Task inputs section start

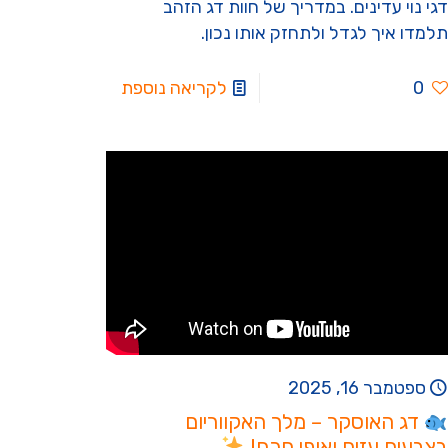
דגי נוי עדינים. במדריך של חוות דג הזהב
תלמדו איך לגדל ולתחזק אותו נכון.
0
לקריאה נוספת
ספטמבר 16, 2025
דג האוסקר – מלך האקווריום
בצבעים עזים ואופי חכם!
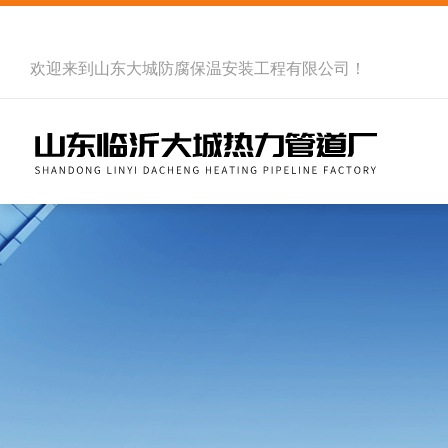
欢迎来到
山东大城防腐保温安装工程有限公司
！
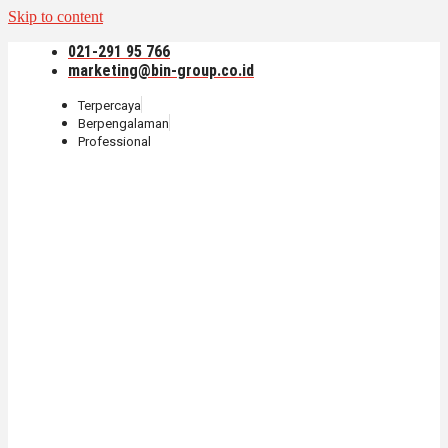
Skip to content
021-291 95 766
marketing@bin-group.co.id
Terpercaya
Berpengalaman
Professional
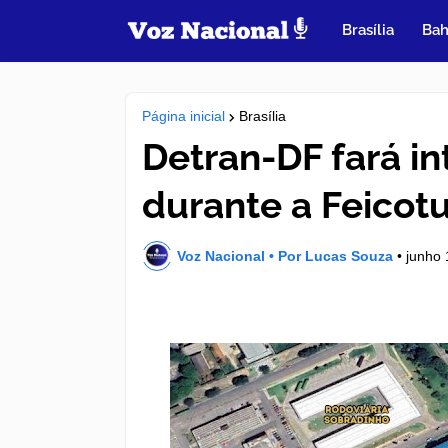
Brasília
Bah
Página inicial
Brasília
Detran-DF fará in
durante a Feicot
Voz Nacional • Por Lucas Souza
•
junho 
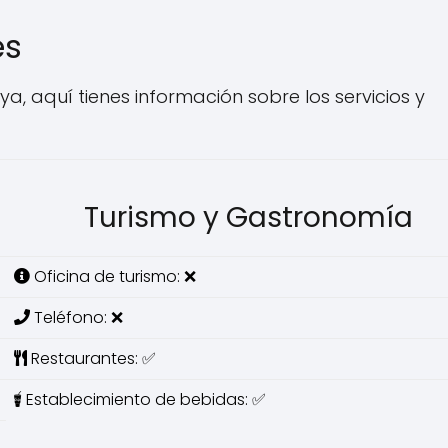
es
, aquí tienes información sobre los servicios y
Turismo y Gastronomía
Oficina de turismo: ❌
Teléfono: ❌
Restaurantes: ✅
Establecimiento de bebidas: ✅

Task inputs section end
Task inputs section start

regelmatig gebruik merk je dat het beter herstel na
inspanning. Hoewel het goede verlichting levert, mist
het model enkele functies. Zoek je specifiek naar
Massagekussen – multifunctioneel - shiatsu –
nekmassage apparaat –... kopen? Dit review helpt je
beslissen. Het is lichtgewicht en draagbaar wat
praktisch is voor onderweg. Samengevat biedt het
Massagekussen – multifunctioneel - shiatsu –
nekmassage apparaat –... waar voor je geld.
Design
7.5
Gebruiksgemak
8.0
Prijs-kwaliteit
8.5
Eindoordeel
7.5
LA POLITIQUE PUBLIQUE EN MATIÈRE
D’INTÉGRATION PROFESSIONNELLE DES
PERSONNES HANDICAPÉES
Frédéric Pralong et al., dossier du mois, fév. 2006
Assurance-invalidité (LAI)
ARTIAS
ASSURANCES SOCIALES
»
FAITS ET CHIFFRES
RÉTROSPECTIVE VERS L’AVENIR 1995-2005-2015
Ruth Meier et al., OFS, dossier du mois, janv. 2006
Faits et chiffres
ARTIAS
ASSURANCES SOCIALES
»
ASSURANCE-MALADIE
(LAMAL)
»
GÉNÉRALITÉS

Task inputs section end
Task inputs section start

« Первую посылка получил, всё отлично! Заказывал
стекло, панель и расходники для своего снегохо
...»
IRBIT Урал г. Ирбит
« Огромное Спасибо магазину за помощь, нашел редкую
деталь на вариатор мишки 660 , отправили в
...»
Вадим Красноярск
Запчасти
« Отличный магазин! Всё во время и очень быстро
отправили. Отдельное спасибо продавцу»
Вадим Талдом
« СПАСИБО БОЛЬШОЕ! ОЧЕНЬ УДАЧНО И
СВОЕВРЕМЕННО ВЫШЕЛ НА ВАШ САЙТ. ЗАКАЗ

Task inputs section end

*Assignment*: Each line above with the string "отправили" should be reported in full.

*Response*:
деталь на вариатор мишки 660 , отправили в
отправили. Отдельное спасибо продавцу»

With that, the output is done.